For a band that have already released highly acclaimed LPs in the past, it seems unusual that the duo would put out a series of much shorter works. As it turns out, there is a reason for everything in the Necro Deathmort universe; Rozeik and Cookson deliberately planned the series as a method of exploring a greater range of sounds. “We have such a wide palette of influences and sounds that it’s really hard to not want to explore these sounds in more detail than is possible in just one track,” Rozeik explains. “Some records need to be 30 minutes, some 50. We only want to make records that work within the context of themselves, we’re not so concerned with our catalogue ‘making sense’ to people and making it easy to pigeonhole the band.”

 

Necro Deathmort by Luana Magalh∆es 2

 

Despite the slightly disparate musical directions of each of the EPs, Rozeik explains that there is still a loose theme tying the trilogy together. “They each have a theme of exploration, both sonic and literal,” he explicates. “EP1 was about science and micro-biological exploration, EP2 has a deep sea exploration theme and EP3 is about space travel.” Rozeik also explains that he and Cookson never work on single tracks at a time: “We don’t really work on a track-by-track basis. We usually have a theme and try to write music specific to that theme. It’s how we keep ourselves inspired and we find it pushes us to try new things out rather than follow the well-worn path.”

Rozeik seems to want to keep evolving the sound of Necro Deathmort in an attempt not to be pigeonholed.
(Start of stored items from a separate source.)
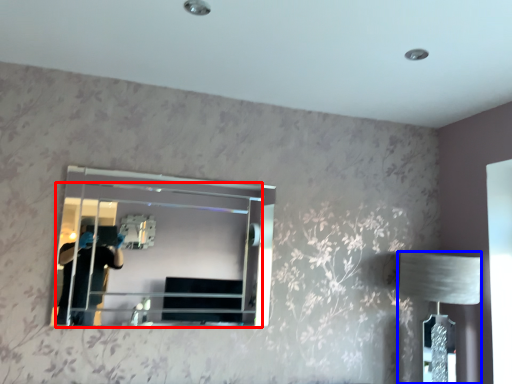 Question: Which object is further to the camera taking this photo, mirror (highlighted by a red box) or table lamp (highlighted by a blue box)?

Choices:
 (A) mirror
 (B) table lamp

Answer: (B) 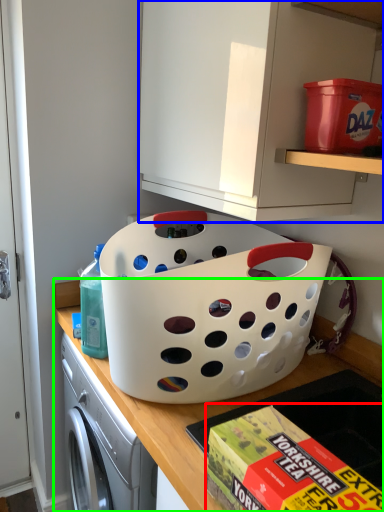 Question: Considering the real-world distances, which object is closest to box (highlighted by a red box)? cabinetry (highlighted by a blue box) or countertop (highlighted by a green box).

Choices:
 (A) cabinetry
 (B) countertop

Answer: (B) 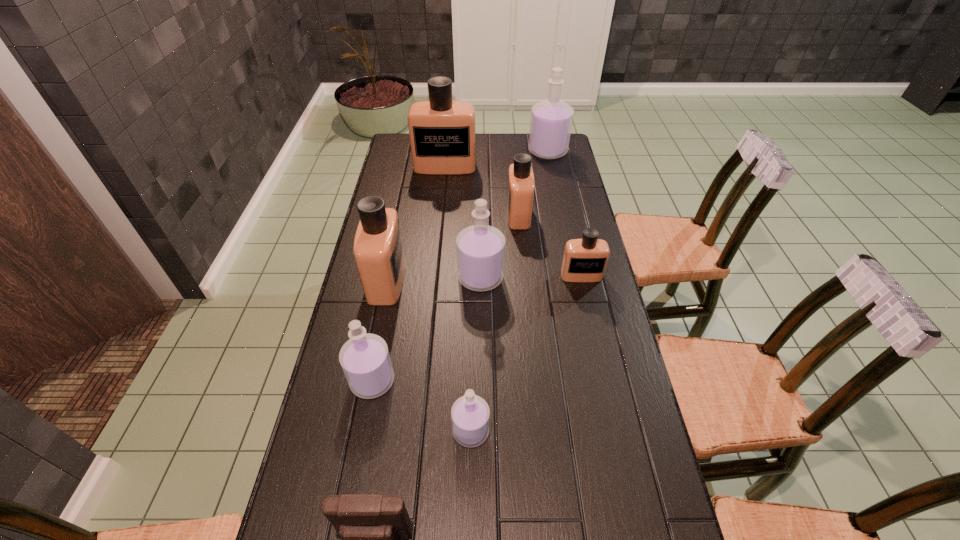 At what (x,y) coordinates should I click in order to perform the action: click on the nearest purple perfume. Please return your answer as a coordinate pair (x, y). The width and height of the screenshot is (960, 540). Looking at the image, I should click on (470, 414).

This screenshot has height=540, width=960. In order to click on the rightmost beige perfume in this screenshot , I will do `click(585, 260)`.

The width and height of the screenshot is (960, 540). Identify the location of blank space located 0.210m on the left of the farthest purple perfume. (481, 151).

Where is `vacant area situated on the front label of the biggest beige perfume`? The width and height of the screenshot is (960, 540). vacant area situated on the front label of the biggest beige perfume is located at coordinates (442, 200).

Identify the location of free space located 0.240m on the front label of the second biggest beige perfume. This screenshot has height=540, width=960. (479, 280).

At what (x,y) coordinates should I click in order to perform the action: click on vacant region located on the left of the second farthest purple perfume. Please return your answer as a coordinate pair (x, y). The image size is (960, 540). Looking at the image, I should click on click(386, 278).

Identify the location of vacant area located on the front label of the second farthest beige perfume. The image size is (960, 540). (467, 215).

I want to click on blank space located 0.310m on the front label of the second farthest beige perfume, so click(423, 215).

Find the location of `vacant space situated 0.270m on the front label of the second farthest beige perfume`. vacant space situated 0.270m on the front label of the second farthest beige perfume is located at coordinates tap(434, 215).

What are the coordinates of `vacant region located on the front of the third biggest purple perfume` in the screenshot? It's located at (360, 444).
I wondered if he was slightly disillusioned with the state of the industry, which leads to creating such a complex and transcendental web of sound. “I think a lot of the problem with the music scene today is that many people don’t value original sounds or experimentation,” he says. “We haven’t really been embraced by any scenes or trends and haven’t been hyped by anyone, so we’ve managed to just do our own thing without any distractions or worrying where we should take things.” Rozeik also appreciates the continued support that they have received through all of their sonic mutations: “thankfully, most of our fans have been very open-minded and supportive.”

The duo are already working on the final instalment of the EP trilogy. In yet another attempt to deviate from the “well-worn path,” Rozeik notes that the sound of EP3 is “completely different” to its predecessors and could surprise a lot of their fans. “It’s sort of Krautrock inspired,” he explains. “The songs are a lot more colourful and much less dark than the previous two EPs. The three records together give a much more complete picture of NDM as a band than an individual album does.”

Given Necro Deathmort’s penchant for the abyss, maybe we shouldn’t expect EP3 to be filled with breezy pop hits, although a tribute to everybody’s favourite Greek composer isn’t out of the question: “Vangelis rules. I Can’t Take It Anymore is an atmospheric masterpiece.”

Necro Deathmort release EP2 via Distraction Records on 10th November.